Javascript: how to access *specific user* data with Google API from web app?

Question

I have a 'philosophical' doubt about Google API access from the browser (in my case it's Google Calendar API, but that does not matter).

I am writing a nice (angular.js) web app for a small hotel; it sports a reservation form.
I would like to link the reservation form to the hotel's Google Calendar account, to be able to show already reserved days as unavailable, and where to write eventual bookings.

My doubt is this: the access to Google API from the browser requires oAuth2. Fine. But I don't want the web app user to give me access to his own account, but I want to be able to access the hotel account, whose clientId I know...

I'm sure I'm very confused, please give me some advise... :-(

Answer 1

I have an app which uses a similar scenario but using Google Analytics, so what I have done is set up a Google service account and then downloaded and used the php auth library to set up an endpoint which handles the auth and gives me the data I request from the app.

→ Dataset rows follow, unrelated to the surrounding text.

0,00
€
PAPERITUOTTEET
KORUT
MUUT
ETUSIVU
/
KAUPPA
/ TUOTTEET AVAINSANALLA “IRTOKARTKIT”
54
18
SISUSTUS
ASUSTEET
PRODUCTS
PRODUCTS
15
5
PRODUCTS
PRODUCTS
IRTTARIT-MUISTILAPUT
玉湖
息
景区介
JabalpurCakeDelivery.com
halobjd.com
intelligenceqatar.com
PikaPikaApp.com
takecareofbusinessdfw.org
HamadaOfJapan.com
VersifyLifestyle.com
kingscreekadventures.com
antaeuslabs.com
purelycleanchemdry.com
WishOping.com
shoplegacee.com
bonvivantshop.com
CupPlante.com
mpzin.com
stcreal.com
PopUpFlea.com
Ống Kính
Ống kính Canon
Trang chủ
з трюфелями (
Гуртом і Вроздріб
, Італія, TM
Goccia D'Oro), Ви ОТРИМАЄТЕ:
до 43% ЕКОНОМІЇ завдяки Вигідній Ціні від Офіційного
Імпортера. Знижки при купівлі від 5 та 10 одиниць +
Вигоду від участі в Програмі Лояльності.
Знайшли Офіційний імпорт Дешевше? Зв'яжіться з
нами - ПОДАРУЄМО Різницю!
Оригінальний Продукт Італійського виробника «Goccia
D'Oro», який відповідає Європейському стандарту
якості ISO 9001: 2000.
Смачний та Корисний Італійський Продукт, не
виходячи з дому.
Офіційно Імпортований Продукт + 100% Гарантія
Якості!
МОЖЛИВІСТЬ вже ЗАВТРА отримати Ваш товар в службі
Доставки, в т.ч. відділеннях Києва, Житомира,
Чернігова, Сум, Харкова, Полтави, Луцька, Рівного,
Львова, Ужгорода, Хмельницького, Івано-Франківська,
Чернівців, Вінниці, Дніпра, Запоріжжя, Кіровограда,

The relevant code is something like this:

google-data.php

<?php

    require_once '/path-to/google/src/Google/autoload.php';

    $veiwId   = $_GET['viewid']; // Sent from the app
    $client_email = 'YOUR_SERVICE_ACCOUNT_EMAIL_HERE'; //looks something like - someproject@api-project-69734519371.iam.gserviceaccount.com
    $private_key  = file_get_contents('/path-to/APIProject-c5bfsdf45d54d.p12'); // downloaded from Google dev console
    // Define the service you want to use (Calendar, Analytics, etc.)
    $scopes       = array(Google_Service_Analytics::ANALYTICS_READONLY);
    $credentials  = new Google_Auth_AssertionCredentials(
        $client_email,
        $scopes,
        $private_key
    );

    $client = new Google_Client();
    $client->setAssertionCredentials($credentials);
    // Grab token if it's set
    if (isset($_SESSION['service_token'])) {
        $client->setAccessToken($_SESSION['service_token']);
    }
    // Refresh if expired
    if ($client->getAuth()->isAccessTokenExpired()) {
        $client->getAuth()->refreshTokenWithAssertion();
    }
    // Pin to Session
    $_SESSION['service_token'] = $client->getAccessToken();

    // Here is where you will start using the service, such as Google Calendar, etc.
    $service = new Google_Service_Analytics($client);
    // Adding Dimensions
    $params = array('dimensions' => 'ga:medium');   
    // requesting the data  (methods will depend on the service)
    $data = $service->data_ga->get(
        // params from get request
        // request logic, etc.
    );
    // Return to client as JSON
    echo json_encode($data);
?>

You obviously don't need to use the PHP library as there are plenty others available , however the concept remains the same. My use case was quite simple so PHP was the go-to.

With that set up I was able to send a simple get request from my angular app for the data:

app.factory('DataLoader', function( $http, $log ) {

    return {
      getGoogleData: function(toDate, fromDate, viewId) {
        // Pass in some dates and a profile id
        return $http.get('path-to/google-data.php?todate='+toDate+'&fromdate='+fromDate+'&viewid='+viewId);
      }

    } 
})

Hopefully this may help you understand how you can allow your app to interact with the Google api intead of your end users interacting with the api.